Die Folgen sind noch nicht abzusehen

Zumal das Marktumfeld schwieriger geworden ist: Fast-Food hat nicht nur mit der Kritik zu kämpfen, ungesunder Dickmacher zu sein, sondern in den vergangenen Jahren auch noch reichlich Konkurrenz bekommen: Pizza-Lieferdienste, Bäcker und Edel-Burgerketten wetteifern mit um die hungrigen Kunden und machen alteingesessenen Anbietern wie McDonald's und Burger King das Leben schwerer.

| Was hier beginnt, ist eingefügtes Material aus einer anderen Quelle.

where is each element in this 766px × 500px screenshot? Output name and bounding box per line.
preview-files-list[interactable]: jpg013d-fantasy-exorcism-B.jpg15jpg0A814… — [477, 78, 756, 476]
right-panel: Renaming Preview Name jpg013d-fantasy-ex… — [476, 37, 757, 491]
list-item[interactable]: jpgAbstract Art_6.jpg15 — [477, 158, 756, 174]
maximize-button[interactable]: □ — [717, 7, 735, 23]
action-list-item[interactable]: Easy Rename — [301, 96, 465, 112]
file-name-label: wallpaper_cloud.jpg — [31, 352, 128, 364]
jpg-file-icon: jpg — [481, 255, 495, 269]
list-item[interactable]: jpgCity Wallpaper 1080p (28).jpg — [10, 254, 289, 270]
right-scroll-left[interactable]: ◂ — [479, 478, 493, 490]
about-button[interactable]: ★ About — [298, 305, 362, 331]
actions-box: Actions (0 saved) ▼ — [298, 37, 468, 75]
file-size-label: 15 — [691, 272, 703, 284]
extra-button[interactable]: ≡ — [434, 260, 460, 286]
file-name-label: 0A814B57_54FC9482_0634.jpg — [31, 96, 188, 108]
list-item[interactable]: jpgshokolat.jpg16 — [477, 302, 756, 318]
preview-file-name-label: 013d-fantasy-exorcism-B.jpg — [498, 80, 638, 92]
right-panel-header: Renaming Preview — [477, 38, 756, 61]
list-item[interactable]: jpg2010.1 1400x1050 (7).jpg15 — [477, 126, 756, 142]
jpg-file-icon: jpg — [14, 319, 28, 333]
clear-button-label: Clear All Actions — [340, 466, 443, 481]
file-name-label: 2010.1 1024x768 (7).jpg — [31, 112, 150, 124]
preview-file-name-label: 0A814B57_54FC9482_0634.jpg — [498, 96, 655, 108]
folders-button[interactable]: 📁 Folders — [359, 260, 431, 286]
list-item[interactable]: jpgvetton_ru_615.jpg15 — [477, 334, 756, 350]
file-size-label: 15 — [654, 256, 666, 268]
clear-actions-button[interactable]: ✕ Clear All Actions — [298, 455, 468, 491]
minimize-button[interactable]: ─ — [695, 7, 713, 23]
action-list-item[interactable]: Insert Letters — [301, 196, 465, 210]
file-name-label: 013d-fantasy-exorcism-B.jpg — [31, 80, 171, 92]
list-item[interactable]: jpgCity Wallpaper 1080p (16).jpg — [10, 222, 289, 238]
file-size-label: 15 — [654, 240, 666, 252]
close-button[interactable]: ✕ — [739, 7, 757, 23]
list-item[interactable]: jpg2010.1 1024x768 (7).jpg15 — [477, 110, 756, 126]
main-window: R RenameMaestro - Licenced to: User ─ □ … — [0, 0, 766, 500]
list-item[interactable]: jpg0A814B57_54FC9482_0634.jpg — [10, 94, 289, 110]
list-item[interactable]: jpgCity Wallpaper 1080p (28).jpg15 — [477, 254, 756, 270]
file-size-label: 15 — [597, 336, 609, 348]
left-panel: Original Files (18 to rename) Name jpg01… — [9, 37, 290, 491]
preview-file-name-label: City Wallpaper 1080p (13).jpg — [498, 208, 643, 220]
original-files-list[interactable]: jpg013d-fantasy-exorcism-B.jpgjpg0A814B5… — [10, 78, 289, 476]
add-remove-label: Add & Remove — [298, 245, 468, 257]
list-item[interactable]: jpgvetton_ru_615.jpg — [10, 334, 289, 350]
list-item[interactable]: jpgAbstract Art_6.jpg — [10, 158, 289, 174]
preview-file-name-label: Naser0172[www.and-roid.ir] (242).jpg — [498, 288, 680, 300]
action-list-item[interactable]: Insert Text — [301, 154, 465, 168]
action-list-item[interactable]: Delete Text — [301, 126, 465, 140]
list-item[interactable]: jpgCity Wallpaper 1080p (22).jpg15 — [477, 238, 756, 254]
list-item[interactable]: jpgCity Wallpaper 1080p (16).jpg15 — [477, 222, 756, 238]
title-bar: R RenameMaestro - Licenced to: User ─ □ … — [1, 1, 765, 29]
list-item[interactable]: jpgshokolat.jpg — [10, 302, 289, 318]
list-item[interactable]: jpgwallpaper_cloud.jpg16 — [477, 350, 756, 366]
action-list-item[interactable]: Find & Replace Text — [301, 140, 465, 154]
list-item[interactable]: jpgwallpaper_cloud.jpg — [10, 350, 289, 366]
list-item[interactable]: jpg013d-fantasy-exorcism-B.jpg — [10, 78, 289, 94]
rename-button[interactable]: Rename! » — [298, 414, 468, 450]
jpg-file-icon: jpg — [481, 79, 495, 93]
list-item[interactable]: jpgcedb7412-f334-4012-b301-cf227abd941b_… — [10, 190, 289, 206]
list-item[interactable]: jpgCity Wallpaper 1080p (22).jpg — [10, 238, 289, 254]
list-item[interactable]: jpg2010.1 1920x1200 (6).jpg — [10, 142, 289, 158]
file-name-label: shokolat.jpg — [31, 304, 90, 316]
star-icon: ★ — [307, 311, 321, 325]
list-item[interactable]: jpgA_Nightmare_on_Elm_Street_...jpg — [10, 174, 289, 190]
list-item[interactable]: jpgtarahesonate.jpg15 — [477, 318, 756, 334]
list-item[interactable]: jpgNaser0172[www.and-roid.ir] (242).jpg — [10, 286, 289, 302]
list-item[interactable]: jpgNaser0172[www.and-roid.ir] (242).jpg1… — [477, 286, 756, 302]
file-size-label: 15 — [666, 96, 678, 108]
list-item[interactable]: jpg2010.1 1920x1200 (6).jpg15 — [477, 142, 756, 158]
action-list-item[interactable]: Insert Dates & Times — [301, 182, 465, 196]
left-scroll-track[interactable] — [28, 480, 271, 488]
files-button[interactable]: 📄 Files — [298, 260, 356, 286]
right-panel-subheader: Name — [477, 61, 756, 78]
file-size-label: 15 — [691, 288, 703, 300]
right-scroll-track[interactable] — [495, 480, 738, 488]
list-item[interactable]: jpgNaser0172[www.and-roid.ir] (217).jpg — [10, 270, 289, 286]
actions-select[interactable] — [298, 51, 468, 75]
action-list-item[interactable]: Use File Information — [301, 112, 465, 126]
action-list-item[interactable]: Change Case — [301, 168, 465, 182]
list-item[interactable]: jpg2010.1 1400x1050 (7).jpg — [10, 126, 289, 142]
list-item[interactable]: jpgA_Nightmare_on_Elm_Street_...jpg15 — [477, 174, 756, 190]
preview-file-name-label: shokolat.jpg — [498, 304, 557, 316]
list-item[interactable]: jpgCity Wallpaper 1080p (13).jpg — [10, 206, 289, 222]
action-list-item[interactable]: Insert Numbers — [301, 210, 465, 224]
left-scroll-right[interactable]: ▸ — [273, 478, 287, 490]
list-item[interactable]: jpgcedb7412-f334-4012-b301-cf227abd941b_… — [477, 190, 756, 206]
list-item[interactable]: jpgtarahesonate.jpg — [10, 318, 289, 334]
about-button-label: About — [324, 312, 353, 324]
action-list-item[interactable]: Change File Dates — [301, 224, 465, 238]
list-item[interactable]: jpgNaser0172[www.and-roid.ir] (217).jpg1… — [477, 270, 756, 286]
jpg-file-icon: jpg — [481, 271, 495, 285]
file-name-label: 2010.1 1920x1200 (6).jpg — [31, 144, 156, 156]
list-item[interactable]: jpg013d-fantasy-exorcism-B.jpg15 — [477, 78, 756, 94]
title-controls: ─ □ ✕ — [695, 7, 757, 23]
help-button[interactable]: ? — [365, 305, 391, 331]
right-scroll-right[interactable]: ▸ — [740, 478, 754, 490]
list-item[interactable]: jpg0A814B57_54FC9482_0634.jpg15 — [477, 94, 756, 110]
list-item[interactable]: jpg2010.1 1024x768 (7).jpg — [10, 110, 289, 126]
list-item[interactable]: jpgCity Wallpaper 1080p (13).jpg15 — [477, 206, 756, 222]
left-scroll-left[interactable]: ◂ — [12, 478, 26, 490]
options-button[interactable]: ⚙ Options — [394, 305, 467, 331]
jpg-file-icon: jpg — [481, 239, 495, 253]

Obendrein sind die geschäftlichen Folgen des ganzen Wirbels noch schwer abzusehen. Der Deutschland-Chef von Burger King, Andreas Bork, sieht zwar keinen nachhaltigen Imageschaden: "Wir leben von der Reputation, das stimmt. Ich sehe aber nicht, dass unser Ruf zumindest mittel- und langfristig unter der Kündigung leidet", sagte der Manager der Zeitung "Die Welt". Schon nach ersten RTL-Recherchen im Frühjahr hatte Bork aber über Umsatzeinbußen geklagt - und neue Verkaufszahlen bleibt er jetzt erst einmal schuldig.

3000 Mitarbeiter schützen

Kritiker werfen ihm derweil auch vor, zu spät auf die Missstände bei Yi-Ko reagiert zu haben. Der Manager hält die 3000 Arbeitsplätze entgegen, die von Yi-Ko abhängen. "Und die wollten wir schützen", sagt er in dem Interview. Beim Bundesverband Systemgastronomie jedenfalls ist man heilfroh, dass die Burger-King-Zentrale nun die Notbremse gezogen hat. In den vergangenen Monaten habe sich bei anderen Franchise-Partnern von Burger King nämlich viel Frust aufgestaut, berichtet die Hauptgeschäftsführerin des Bundesverbandes Systemgastronomie, Valerie Holsboer. "Wichtig ist, dass jetzt erstmal Ruhe und Normalität einkehrt." Holsboer wirbt zugleich um Vertrauen bei den Verbrauchern: Sie sollten differenzieren zwischen Versäumnissen eines Einzelnen und der großen Menge an ordentlich arbeitenden Burger-King-Partnern.